Your task:
Below are lines of data, and only some are wanted. Please repeat exactly those from the line that has "Filteren op type" through the line that has "Filter op afmeting".
::::::::::
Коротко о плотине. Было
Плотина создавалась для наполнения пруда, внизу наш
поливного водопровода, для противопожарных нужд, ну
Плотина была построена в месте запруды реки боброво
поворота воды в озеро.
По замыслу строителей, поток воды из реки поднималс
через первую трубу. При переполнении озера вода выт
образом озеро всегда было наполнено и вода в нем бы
::::::::::
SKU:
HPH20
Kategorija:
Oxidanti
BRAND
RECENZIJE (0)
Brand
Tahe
::::::::::
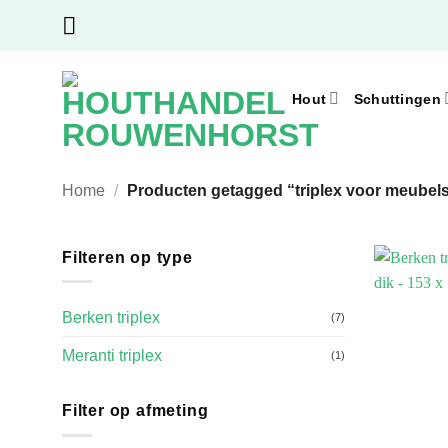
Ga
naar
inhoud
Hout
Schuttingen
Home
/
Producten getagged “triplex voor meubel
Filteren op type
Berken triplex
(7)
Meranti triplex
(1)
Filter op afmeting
::::::::::
Result of this exercise:
Filteren op type
Berken triplex
(7)
Meranti triplex
(1)
Filter op afmeting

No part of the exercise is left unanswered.